Prima prova narrativa di Pavese, Paesi tuoi venne pubblicato nel 1941 e suscitò immediatamente scandali in chi osteggiava ed entusiasmi in chi sosteneva quel neorealismo di cui Pavese era considerato un campione. E se oggi Paesi tuoi viene ritenuto soprattutto il primo libro che sviluppa temi squisitamente pavesiani – la solitudine, il forte legame con le proprie radici, il rapporto tra città e campagna – non si può ignorare l’influenza che esso ebbe su un’intera generazione di scrittori, affascinati dalla sua carica innovativa, a partire da Italo Calvino che scrisse: «ci eravamo fatta una linea, ossia una specie di triangolo: I Malavoglia, Conversazione in Sicilia,Paesi tuoi, da cui partire».
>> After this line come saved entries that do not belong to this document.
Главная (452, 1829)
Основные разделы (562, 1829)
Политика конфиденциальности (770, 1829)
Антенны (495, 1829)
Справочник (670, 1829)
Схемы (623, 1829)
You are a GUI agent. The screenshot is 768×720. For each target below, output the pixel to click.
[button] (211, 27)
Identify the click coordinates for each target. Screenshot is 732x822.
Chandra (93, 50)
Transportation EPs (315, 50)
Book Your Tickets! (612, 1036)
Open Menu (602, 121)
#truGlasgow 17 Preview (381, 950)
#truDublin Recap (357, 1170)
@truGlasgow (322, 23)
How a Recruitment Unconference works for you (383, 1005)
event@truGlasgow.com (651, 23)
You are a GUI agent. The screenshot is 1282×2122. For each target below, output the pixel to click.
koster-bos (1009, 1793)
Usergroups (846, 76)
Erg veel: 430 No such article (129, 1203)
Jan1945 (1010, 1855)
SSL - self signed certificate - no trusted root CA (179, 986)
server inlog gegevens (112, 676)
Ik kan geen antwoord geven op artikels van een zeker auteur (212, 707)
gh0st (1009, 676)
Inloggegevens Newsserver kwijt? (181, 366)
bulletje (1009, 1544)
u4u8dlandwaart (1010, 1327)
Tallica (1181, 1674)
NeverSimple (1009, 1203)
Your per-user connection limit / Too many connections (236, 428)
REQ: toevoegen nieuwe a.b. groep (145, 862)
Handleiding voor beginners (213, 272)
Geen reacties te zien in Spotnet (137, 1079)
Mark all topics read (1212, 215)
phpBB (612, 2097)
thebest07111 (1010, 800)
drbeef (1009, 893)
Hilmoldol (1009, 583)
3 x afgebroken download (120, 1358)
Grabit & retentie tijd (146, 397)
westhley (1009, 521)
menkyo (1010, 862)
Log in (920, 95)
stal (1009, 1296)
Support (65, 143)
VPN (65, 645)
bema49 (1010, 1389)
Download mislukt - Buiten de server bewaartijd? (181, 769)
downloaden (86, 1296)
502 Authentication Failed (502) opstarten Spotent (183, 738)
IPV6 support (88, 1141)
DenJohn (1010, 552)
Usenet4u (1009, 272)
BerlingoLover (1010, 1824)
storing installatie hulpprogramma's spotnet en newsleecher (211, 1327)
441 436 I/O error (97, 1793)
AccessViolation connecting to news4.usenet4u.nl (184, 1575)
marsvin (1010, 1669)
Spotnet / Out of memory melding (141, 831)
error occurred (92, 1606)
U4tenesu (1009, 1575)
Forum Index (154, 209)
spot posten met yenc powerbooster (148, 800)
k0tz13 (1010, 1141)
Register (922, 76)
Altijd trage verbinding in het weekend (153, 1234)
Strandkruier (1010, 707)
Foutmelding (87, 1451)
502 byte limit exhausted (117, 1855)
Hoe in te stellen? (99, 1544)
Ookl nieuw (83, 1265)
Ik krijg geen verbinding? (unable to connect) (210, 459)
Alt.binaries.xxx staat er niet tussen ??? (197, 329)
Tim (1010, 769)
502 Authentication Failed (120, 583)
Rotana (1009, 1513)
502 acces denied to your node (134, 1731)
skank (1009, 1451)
Paesi tuoi è un libro dal sapore antico: ci riporta indietro in un tempo in cui campagna e città erano davvero i due mondi inconciliabili de Il topo di città e il topo di campagna di Esopo.
Berto e Talino si sono incontrati in prigione: il primo è un torinese avvezzo alla vita cittadina, mentre il secondo è un contadino. Già nella descrizione del loro comportamento all’uscita dal carcere avvertiamo la dicotomia città/campagna. Talino è palesemente impacciato davanti alle dinamiche cittadine così familiari a Berto, che, nei suoi pensieri, non fa che compatire l’ignoranza del compagno.
La situazione, però, si capovolge dal momento in cui Berto si lascia convincere ad andare a casa di Talino, allettato da un lavoro certo. Le dinamiche della campagna e, in particolare, della famiglia di Talino disorientano Berto – e, insieme a lui, anche noi lettori siamo sconcertati da ciò che avviene in quella famiglia.
La prosa di Pavese, infatti, nella sua scarna essenzialità, si riempie di allusioni sessuali, di mele addentate e sguardi segreti, e questo gioco di dire-non-dire finirà per nascondere, o perlomeno per rendere “ignorabile”, il lato oscuro di questa famiglia contadina.
Infatti, se da un lato Berto (e noi lettori con lui) non può che condannare la violenza, sia verbale sia fisica, che si scatena tra le mura della casa paterna di Talino, dall’alto non è in grado di affrontarla. La sua mente cittadina e civilizzata non riesce a inquadrata e metabolizzare la brutalità di Talino e quindi decide di ignorarla, di ascriverla al rassicurante regno del fraintendimento.
L’epilogo, devastante nella sua insensata ferocia, costringerà Berto a vedere la realtà ancestrale di un mondo senza umanità: gli occhi di Talino diventano quelli di una cane braccato e i suoi familiari, così assuefatti alla violenza da considerarla inevitabile, tornano alla vita quotidiana con una rapidità incomprensibile a Berto, che, benché capace di inorridire di fronte alla brutalità, si è rivelato altrettanto incapace dal cercare di evitarla.